Marking: Credit a precise definition, a second linked term and use of evidence or model steps.
Practice ladder
Answers and marking guidance
The exact practice answers are hidden under each question so you can try first. Marks come from using the correct biology model, choosing the right calculation where needed, keeping units with values, labelling diagrams clearly, and explaining changes with precise words such as cells, enzymes, hormones, genes, adaptation, rate, evidence and uncertainty.
Common mistakes
- Using ovulation, oestrogen or progesterone as labels without explaining what they mean.
- Forgetting to connect the answer to likely evidence, such as hormone graphs, menstrual-cycle days, contraception scenarios, fertility-treatment data and success-rate comparisons.
- Missing the maths or data habit: cycle days, hormone graphs and success-rate comparison.

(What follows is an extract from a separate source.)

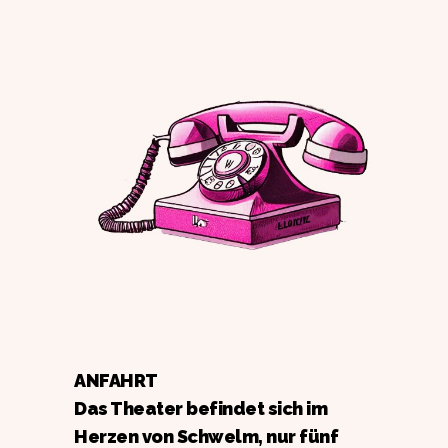
ANFAHRT
Das Theater befindet sich im
Herzen von Schwelm, nur fünf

- Falling into the common trap of describing a change without showing how feedback or a response returns conditions towards normal.
Extension challenge
Create a focused revision card for reproduction, menstrual cycle and fertility: three exact definitions, one model sequence, one evidence detail such as hormone graphs, menstrual-cycle days, contraception scenarios, fertility-treatment data and success-rate comparisons, one data check using cycle days, hormone graphs and success-rate comparison, one common misconception, and one exam-ready explanation sentence: The hormone affects the cycle by changing ovulation or the uterus lining, which changes the chance of pregnancy.
Reveal answer
Example answer: A complete response names the biology model, uses accurate units or observations, and explains why the evidence supports the conclusion.
Exam-board guidance
Short board notes only. Learn the core biology above first.
AQA GCSE Biology
Often links this topic to homeostasis and response through ovulation and oestrogen. Question wording and depth can vary by board.
OCR GCSE Biology
Often links this topic to homeostasis and response through ovulation and oestrogen. Question wording and depth can vary by board.

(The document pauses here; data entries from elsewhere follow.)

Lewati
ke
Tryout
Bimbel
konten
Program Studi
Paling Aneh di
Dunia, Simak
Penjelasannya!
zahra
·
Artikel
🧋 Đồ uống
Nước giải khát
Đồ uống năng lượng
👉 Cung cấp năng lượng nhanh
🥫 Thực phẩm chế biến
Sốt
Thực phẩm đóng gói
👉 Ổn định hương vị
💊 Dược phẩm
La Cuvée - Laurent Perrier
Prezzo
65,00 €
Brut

Pearson Edexcel GCSE Biology
Often links this topic to homeostasis and response through ovulation and oestrogen. Question wording and depth can vary by board.
Eduqas GCSE Biology
Often links this topic to homeostasis and response through ovulation and oestrogen. Question wording and depth can vary by board.
WJEC Wales
Often links this topic to homeostasis and response through ovulation and oestrogen. Question wording and depth can vary by board.
CCEA GCSE Biology
Often links this topic to homeostasis and response through ovulation and oestrogen. Question wording and depth can vary by board.
Next lesson
Next, continue with Kidneys, water balance and temperature control.